Vegas Strip Comes to Texas

The sound of steak sizzling on the grill is unmistakable. The aroma, undeniable.

But if you think you know what's cooking, think again.

On Tuesday, the cook's at Melton's Cafe on Old Jacksboro Highway prepared a brand new cut of meat, and once they had it just right, it was off for its official Texas unveiling at the Cattle Trails Wheat & Stocker Conference, where more than a hundred beef experts dug in and chowed down.

So what did all those steak lover's enjoy?

The newly developed, patent pending, Vegas Strip.

Developed by Dr. Antonio Mata, the Vegas Strip could soon be coming to a dinner plate near you.

"Any time a cut of meat is turned into a steak rather than grinding it, we are adding value to that carcass and everybody ends up benefiting all the way from the farm to the table," said Dr. Mata.

The self professed "Meat Geek", Dr. Mata said the Vegas Strip comes from a part of the cow which is normally used for hamburger meat.

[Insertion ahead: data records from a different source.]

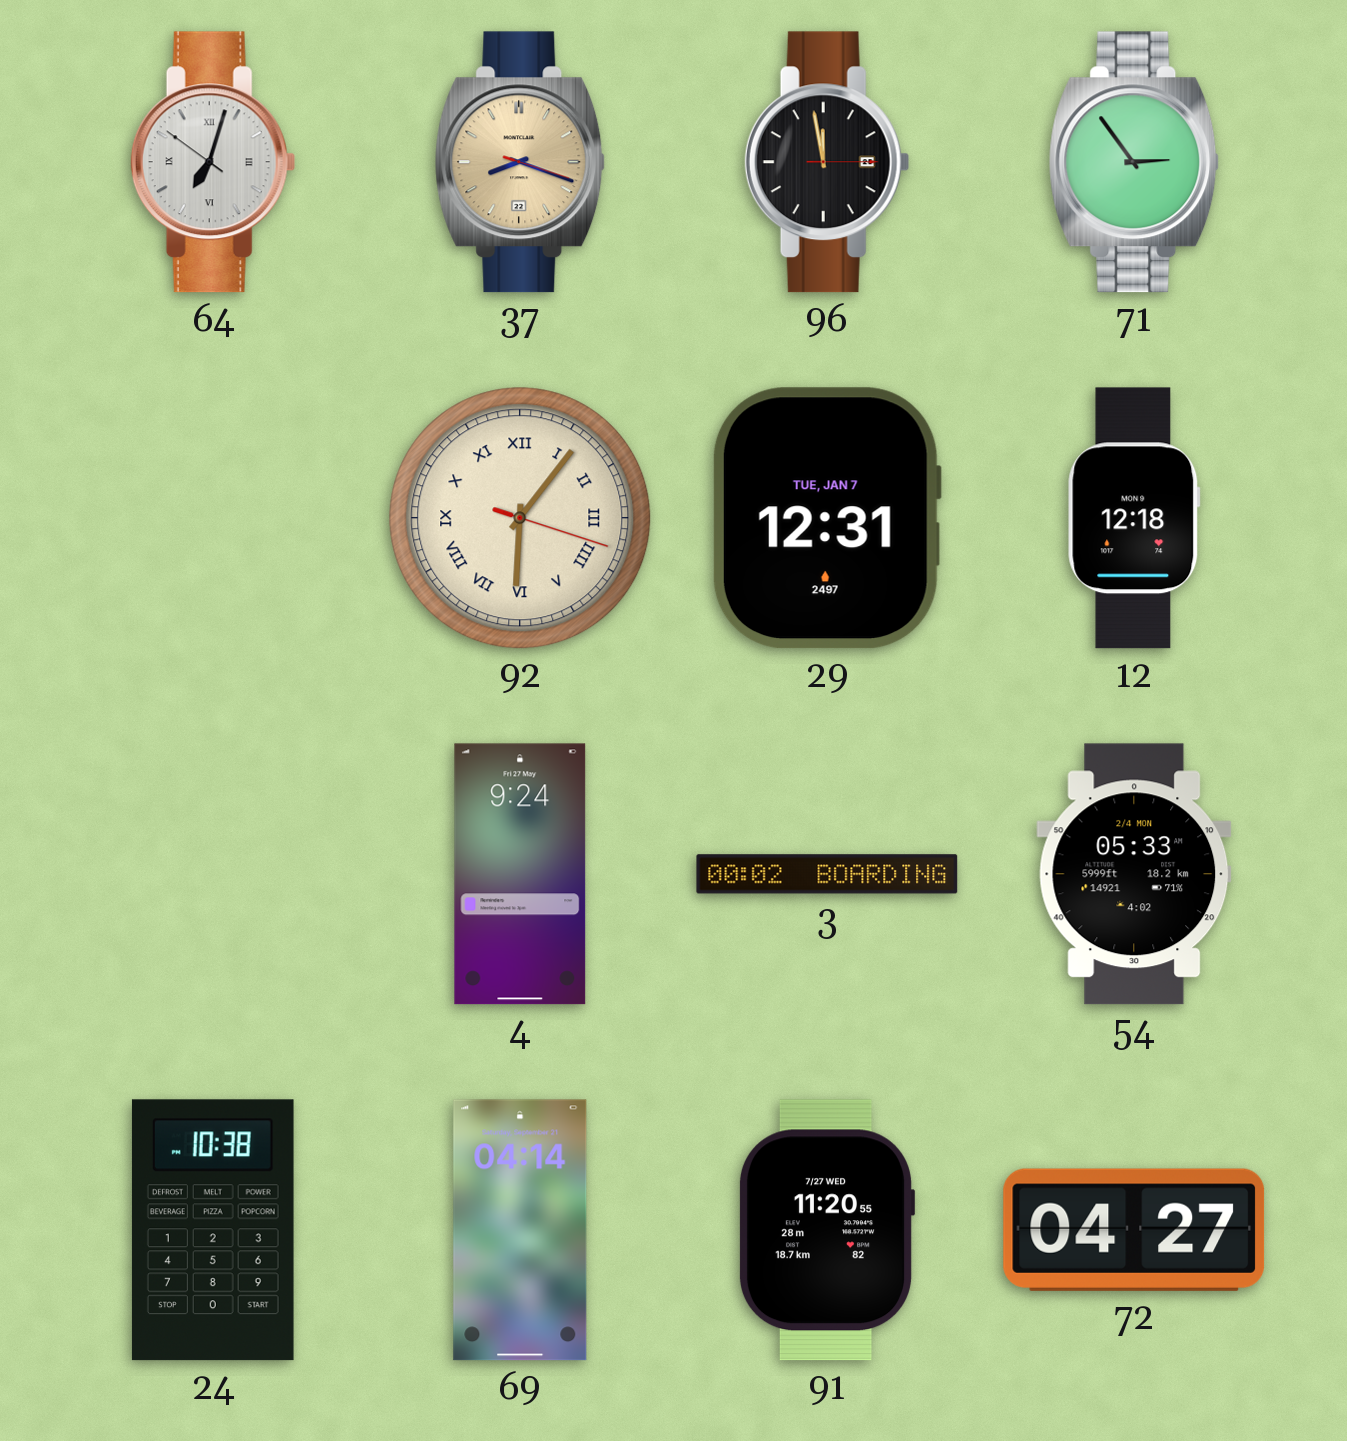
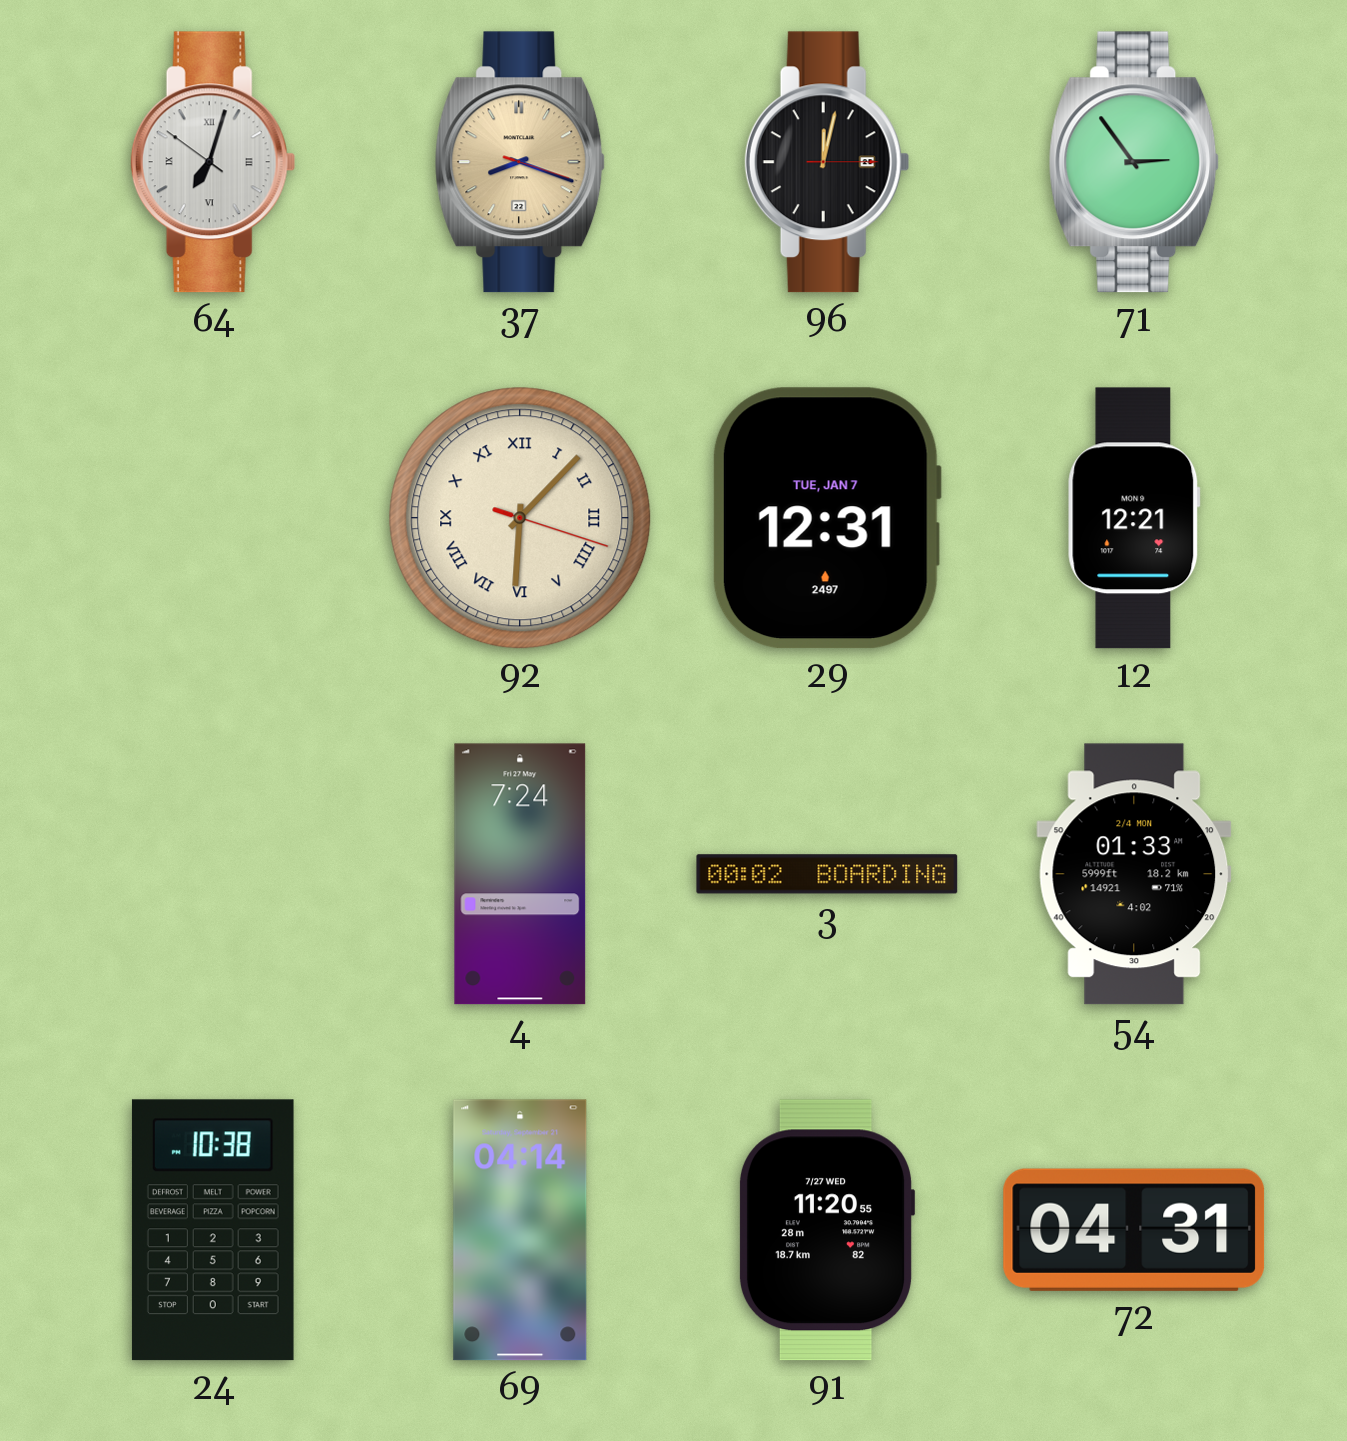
96: 11:58 -> 12:02
92: 6:06 -> 6:07
12: 12:18 -> 12:21
4: 9:24 -> 7:24
54: 05:33 -> 01:33
72: 04:27 -> 04:31
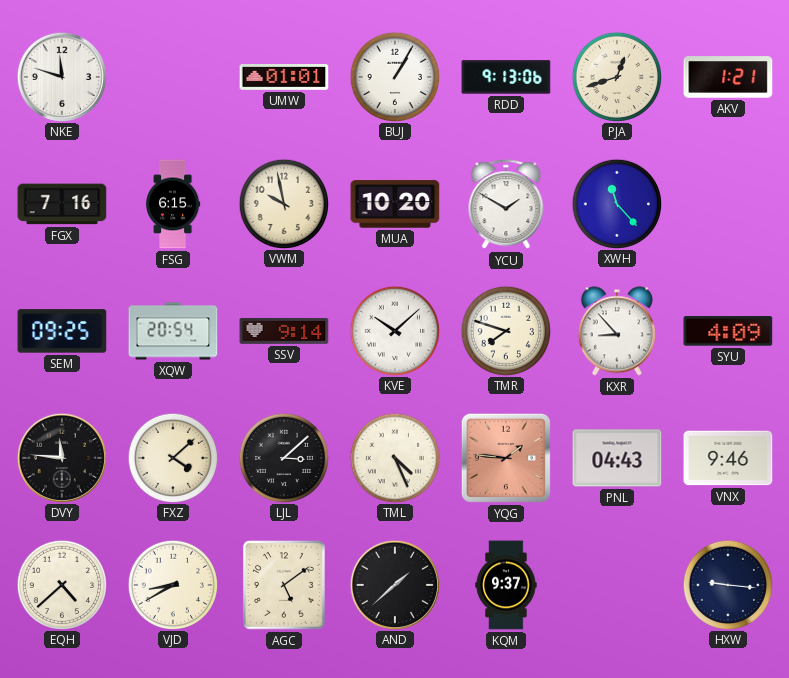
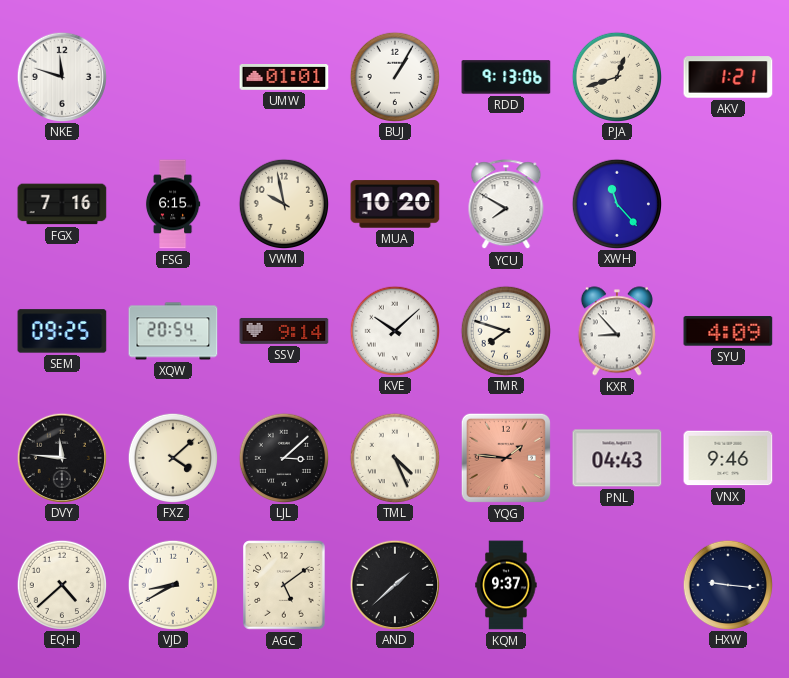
YCU: 1:50 -> 7:50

By saving the steak from the grinder, however, Mata said the meat packer can add at least $5 in value to every carcass processed.

A good buy that at least one local restaurant owner can't wait to add to his menu.

"I'm normally a ribeye or a porterhouse guy," said Donnie Melton of Melton's Cafe, "and I really enjoyed eating that steak."

Reporter's Notes by Ryan Robertson:

If you think the Vegas Strip looks or sounds like something you've tried before, maybe a tri-tip steak, think again.

Dr. Mata said until now, it's simply been too expensive for packers to harvest the Vegas Strip, but with his method in place, he hopes meat lovers all over the world will soon experience the strip for themselves.